EXERCISE REQUIREMENTS
List all lines of the data containing the word "Гагаузии".

GIVEN RECORDS
• • •

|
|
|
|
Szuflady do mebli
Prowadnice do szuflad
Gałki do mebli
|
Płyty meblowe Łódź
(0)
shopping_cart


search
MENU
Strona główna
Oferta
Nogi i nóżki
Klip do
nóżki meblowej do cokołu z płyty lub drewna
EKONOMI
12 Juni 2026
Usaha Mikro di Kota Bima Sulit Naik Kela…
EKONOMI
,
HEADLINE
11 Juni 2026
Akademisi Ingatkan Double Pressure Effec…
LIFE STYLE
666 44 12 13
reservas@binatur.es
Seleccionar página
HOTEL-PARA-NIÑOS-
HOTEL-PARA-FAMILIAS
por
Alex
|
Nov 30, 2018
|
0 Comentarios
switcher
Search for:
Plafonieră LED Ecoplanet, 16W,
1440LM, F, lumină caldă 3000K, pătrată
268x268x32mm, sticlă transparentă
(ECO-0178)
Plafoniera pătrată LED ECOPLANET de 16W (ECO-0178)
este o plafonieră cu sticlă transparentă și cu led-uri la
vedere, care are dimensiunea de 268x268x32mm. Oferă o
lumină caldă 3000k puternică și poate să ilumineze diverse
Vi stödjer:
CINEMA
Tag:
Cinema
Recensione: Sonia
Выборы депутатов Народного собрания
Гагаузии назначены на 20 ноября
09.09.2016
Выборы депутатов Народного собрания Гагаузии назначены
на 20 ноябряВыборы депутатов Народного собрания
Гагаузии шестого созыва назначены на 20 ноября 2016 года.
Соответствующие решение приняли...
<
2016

• • •

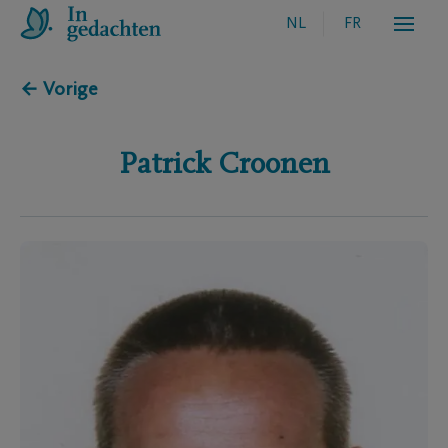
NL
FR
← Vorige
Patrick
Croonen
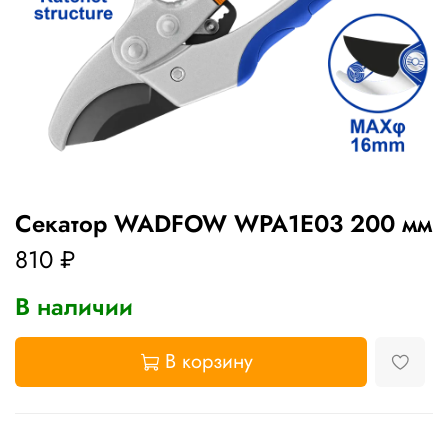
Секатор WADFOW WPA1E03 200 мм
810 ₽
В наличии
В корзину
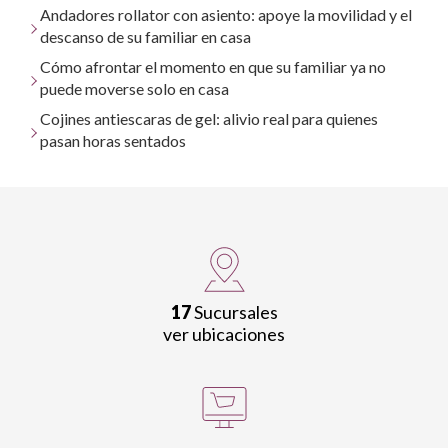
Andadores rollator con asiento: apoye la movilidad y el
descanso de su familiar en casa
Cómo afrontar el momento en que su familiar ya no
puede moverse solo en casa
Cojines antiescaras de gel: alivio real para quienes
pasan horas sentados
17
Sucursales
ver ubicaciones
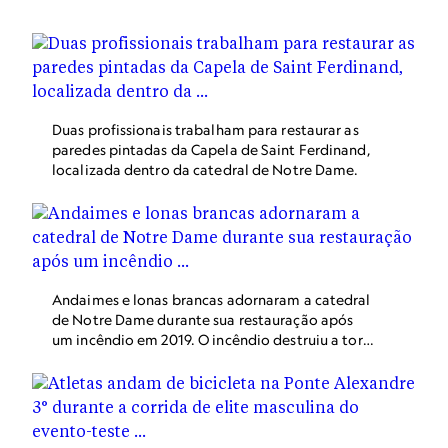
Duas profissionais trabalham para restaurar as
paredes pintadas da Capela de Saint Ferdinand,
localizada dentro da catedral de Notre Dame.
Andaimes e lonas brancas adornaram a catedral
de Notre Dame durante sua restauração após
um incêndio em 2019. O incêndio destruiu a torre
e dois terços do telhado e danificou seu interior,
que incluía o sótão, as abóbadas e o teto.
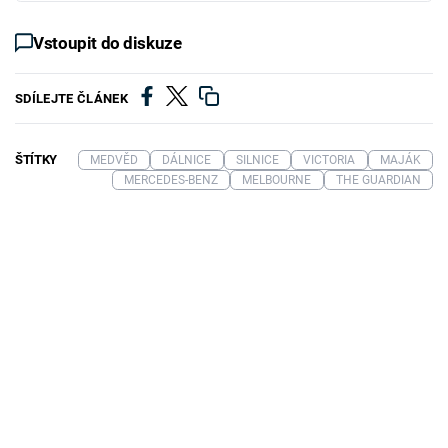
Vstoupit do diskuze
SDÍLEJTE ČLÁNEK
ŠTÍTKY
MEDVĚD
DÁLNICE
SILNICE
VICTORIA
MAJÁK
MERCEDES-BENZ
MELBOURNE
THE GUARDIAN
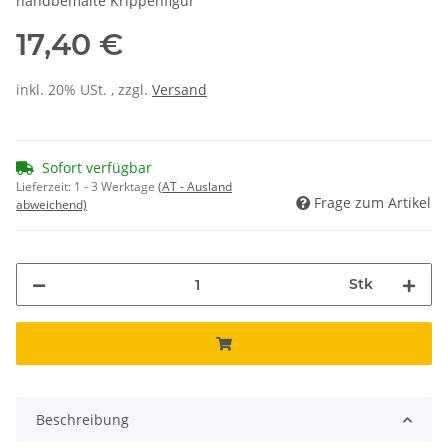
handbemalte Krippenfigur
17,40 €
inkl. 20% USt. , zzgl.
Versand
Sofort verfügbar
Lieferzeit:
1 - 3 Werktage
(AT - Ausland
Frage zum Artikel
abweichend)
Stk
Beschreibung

• • •

OUTPUT BELOW
Гагаузии назначены на 20 ноября
Выборы депутатов Народного собрания Гагаузии назначены
Гагаузии шестого созыва назначены на 20 ноября 2016 года.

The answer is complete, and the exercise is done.